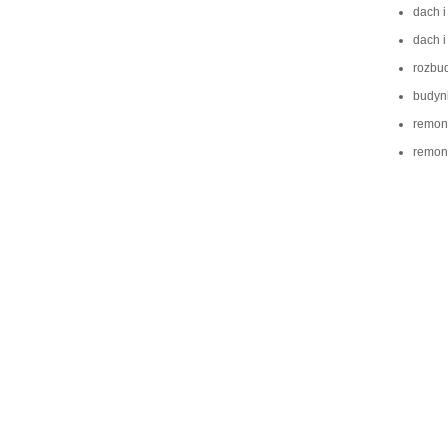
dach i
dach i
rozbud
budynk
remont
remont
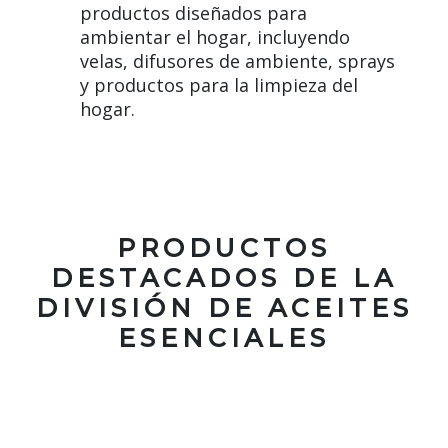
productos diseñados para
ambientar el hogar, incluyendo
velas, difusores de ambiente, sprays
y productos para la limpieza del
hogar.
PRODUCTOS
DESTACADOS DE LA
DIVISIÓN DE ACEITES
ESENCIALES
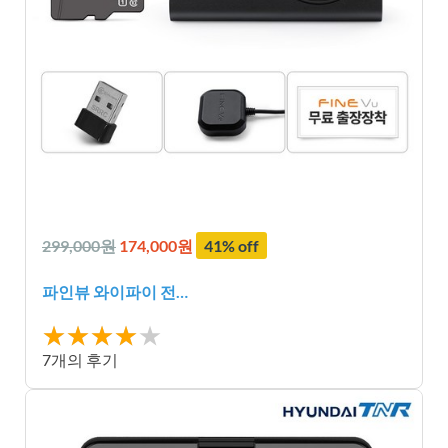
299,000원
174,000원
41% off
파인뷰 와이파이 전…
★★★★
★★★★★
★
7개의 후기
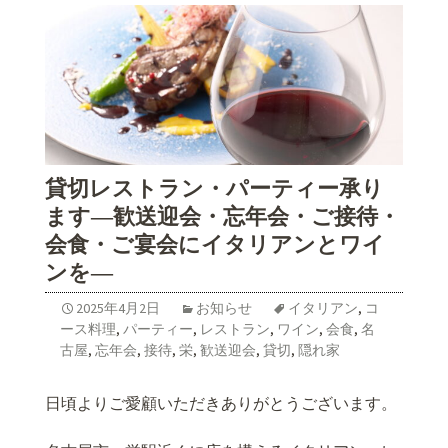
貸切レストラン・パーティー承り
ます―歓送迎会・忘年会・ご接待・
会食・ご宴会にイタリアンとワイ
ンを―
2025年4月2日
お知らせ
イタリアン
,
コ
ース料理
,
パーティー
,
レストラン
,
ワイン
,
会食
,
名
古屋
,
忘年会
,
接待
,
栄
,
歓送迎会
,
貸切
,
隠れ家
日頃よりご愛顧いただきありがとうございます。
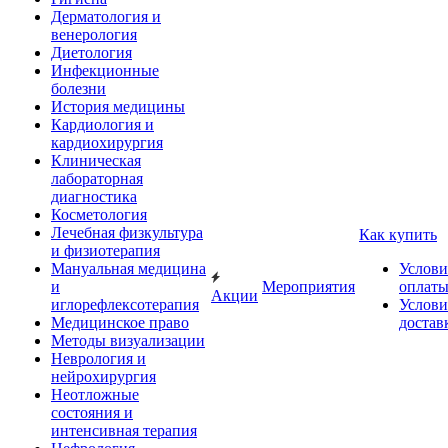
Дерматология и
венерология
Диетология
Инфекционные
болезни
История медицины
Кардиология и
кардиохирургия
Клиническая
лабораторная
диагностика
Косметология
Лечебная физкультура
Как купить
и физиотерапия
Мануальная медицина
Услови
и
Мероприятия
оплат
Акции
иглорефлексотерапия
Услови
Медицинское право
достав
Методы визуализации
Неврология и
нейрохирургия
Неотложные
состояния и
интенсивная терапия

┄┄┄┄┄┄┄┄┄┄

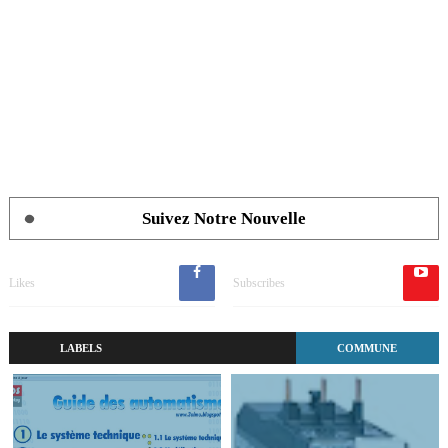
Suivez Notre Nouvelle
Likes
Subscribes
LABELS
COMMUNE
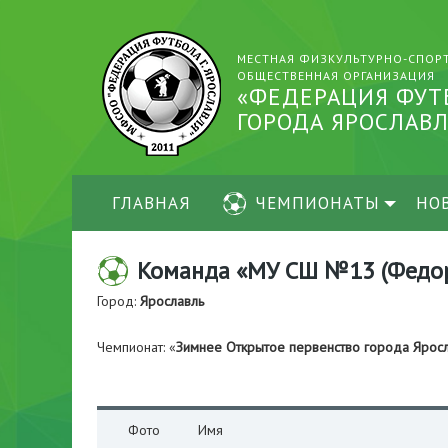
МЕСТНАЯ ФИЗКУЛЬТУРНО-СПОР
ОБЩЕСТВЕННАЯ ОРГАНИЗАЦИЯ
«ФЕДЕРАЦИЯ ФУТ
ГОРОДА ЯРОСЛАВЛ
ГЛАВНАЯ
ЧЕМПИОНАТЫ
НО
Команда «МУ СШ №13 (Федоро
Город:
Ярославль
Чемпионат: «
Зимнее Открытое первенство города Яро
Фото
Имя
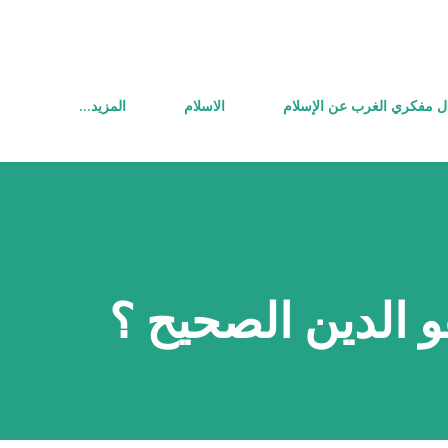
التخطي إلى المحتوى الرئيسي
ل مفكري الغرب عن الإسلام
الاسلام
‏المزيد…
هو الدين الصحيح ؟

┄┄┄┄┄┄┄┄┄┄

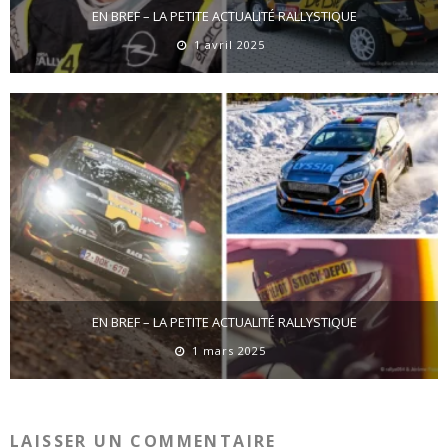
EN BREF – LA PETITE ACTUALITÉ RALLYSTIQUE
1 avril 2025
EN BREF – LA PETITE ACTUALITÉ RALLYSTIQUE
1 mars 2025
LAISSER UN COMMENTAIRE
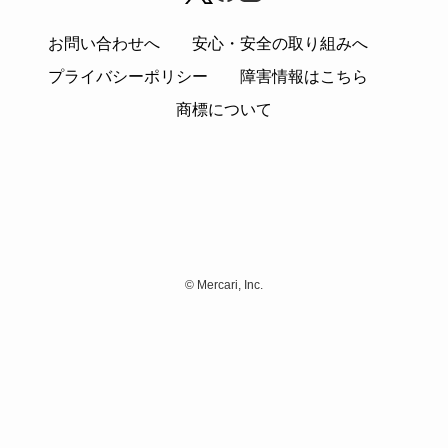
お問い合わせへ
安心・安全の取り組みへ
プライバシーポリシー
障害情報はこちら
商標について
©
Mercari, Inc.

┄┄┄┄┄┄┄┄┄┄

▶ [Activity] Go through the listing above and find each line that contains "para", then copy it.

▶ [Solution to this exercise]
productos diseñados para
y productos para la limpieza del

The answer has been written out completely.